Entscheidungsstichwort (Thema)

Erbengemeinschaft. Schädigung. Rückgabe an die Erbengemeinschaft. Berechtigter. Anspruch auf Übertragung des Grundeigentums. Vermögenswert

 

Leitsatz (amtlich)

Im Falle der Schädigung einer Erbengemeinschaft ist allein diese selbst restitutionsberechtigt. Jeder Miterbe kann verlangen, daß der entzogene Vermögenswert an die gesamte Erbengemeinschaft zurückgegeben wird.

Ein Anspruch auf Übertragung des Grundeigentums zählt nicht zu den nach dem Vermögensgesetz zurückzugebenden Vermögenswerten.

 

Normenkette

VermG § 2 Abs. 1 S. 1, Abs. 2, § 2a Abs. 1, 4; BGB §§ 2032, 2039

 

Verfahrensgang

VG Greifswald (Urteil vom 05.03.1996; Aktenzeichen 5(3)A 1104/94)

 

Tenor

Die Revision der Kläger gegen das Urteil des Verwaltungsgerichts Greifswald vom 5. März 1996 wird zurückgewiesen.

Die Kläger tragen die Kosten des Revisionsverfahrens als Gesamtschuldner mit Ausnahme der außergerichtlichen Kosten der Beigeladenen, die diese selbst trägt.

 

Tatbestand

I.

Die Kläger beanspruchen als Erben ihres am 6. August 1953 verstorbenen Vaters, eines peruanischen Staatsangehörigen, die Rückgabe der Güter K. – und G.-K. im Landkreis B. D. (Mecklenburg-Vorpommern) nach dem Gesetz zur Regelung offener Vermögensfragen (VermögensgesetzVermG).
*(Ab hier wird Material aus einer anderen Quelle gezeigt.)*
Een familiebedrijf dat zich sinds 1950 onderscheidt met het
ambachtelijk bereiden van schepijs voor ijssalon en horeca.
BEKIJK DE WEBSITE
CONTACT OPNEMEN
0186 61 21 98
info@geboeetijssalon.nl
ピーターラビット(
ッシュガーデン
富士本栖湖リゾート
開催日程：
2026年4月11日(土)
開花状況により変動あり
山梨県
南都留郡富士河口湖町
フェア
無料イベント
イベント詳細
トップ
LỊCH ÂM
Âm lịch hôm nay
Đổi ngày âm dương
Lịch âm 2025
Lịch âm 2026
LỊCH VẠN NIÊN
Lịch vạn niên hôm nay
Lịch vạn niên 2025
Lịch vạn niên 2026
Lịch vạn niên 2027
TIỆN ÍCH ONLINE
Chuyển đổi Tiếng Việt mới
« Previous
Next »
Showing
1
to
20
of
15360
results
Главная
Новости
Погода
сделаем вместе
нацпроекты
Eigentümer der ca. 372 und 478 ha großen Güter war bis zu seinem Tod am 2. Mai 1945 der Großvater der Kläger J. K. Dieser wurde von seinen Kindern N. S. H. D. und A. K., dem Vater der Kläger, beerbt. Nach den im Testament des Erblassers vom 11. Februar 1943 getroffenen Bestimmungen standen die Güter, nachdem die beiden Miterbinnen auf ihre Übernahme verzichtet hatten, dem Vater der Kläger zu. Ende 1945 wurden die Güter im Rahmen der sog. demokratischen Bodenreform enteignet.

Den im Jahre 1990 gestellten Rückübertragungsantrag der Kläger lehnte der Beklagte mit Bescheid vom 14. Juni 1994 unter Berufung auf § 1 Abs. 8 Buchst. a VermG ab.
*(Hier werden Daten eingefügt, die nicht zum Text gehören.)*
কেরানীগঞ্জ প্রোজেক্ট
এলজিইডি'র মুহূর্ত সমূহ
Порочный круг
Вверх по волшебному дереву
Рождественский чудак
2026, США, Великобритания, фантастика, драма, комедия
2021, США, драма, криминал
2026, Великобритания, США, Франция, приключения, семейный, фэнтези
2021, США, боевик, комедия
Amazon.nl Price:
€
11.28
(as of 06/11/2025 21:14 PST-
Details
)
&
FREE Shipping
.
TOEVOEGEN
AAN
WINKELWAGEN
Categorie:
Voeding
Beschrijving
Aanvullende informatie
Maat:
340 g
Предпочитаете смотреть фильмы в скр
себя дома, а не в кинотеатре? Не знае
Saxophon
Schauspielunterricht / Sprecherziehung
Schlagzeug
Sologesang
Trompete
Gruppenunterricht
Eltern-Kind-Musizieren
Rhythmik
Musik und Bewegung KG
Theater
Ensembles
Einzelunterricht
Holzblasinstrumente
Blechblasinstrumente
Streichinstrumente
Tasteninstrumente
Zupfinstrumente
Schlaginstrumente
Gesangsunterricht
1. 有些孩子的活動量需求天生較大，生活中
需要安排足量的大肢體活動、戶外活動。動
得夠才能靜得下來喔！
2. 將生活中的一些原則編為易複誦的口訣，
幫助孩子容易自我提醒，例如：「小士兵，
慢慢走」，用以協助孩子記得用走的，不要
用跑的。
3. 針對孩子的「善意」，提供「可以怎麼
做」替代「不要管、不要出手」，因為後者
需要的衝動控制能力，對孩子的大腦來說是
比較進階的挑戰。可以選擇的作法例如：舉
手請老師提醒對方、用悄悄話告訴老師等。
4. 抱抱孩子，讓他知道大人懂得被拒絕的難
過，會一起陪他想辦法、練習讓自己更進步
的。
Die Kläger haben daraufhin Klage erhoben, mit der sie die Verpflichtung des Beklagten beantragt haben, die enteigneten Güter an sie zurückzuübertragen; hilfsweise haben sie eine erneute Entscheidung des Beklagten über ihren Restitutionsantrag erstrebt. Zur Begründung haben sie vorgetragen: Die Vorschrift des § 1 Abs. 8 Buchst. a VermG über den Restitutionsausschluß bei Enteignungen auf besatzungsrechtlicher oder besatzungshoheitlicher Grundlage sei nicht zu ihren Lasten anwendbar, weil die Einbeziehung der enteigneten Güter in die Bodenreform gegen das von der sowjetischen Besatzungsmacht ausgesprochene Verbot der Enteignung ausländischer Vermögenswerte verstoßen habe.

Das Verwaltungsgericht hat die Klage mit Urteil vom 5. März 1996 abgewiesen und seine Entscheidung wie folgt begründet: Die umstrittenen Güter seien auf besatzungshoheitlicher Grundlage enteignet worden und daher gemäß § 1 Abs. 8 Buchst. a VermG von der Restitution ausgeschlossen. Die Enteignung beruhe auf Art. II Nr. 3 der Verordnung über die Bodenreform im Lande Mecklenburg-Vorpommern vom 5. September 1945, die durch den Befehl Nr. 110 der Sowjetischen Militär-Administration in Deutschland (SMAD) vom 22. Oktober 1945 für gesetzkräftig erklärt worden sei. Der Umstand, daß es sich bei den enteigneten Gütern (zumindest auch) um ausländisches Vermögen gehandelt habe, stelle den besatzungshoheitlichen Charakter der Enteignung nicht in Frage. Denn bei Erlaß des SMAD-Befehls Nr. 110 sei solches Vermögen allein durch die Proklamation Nr. 2 des Alliierten Kontrollrats vom 20. September 1945 geschützt gewesen. Diese Proklamation habe lediglich eine allgemeine Formulierung für die Behandlung von Ausländern und ausländischem Vermögen durch deutsche Behörden enthalten, nicht aber ein Gebot, ausländisches Vermögen von gesetzlich allgemein zulässigen Enteignungen auszunehmen. Die sowjetische Besatzungsmacht habe die Enteignung ausländischen Vermögens im Rahmen der Bodenreform auch nachträglich weder ausdrücklich mißbilligt oder verboten. Im Gegenteil ließen die dem Gericht vorliegenden Archivmaterialien den Schluß zu, daß die Besatzungsmacht die Enteignung ausländischen Vermögens in zahlreichen Einzelfällen – und so auch im vorliegenden Fall – gekannt und darüber hinaus gebilligt habe.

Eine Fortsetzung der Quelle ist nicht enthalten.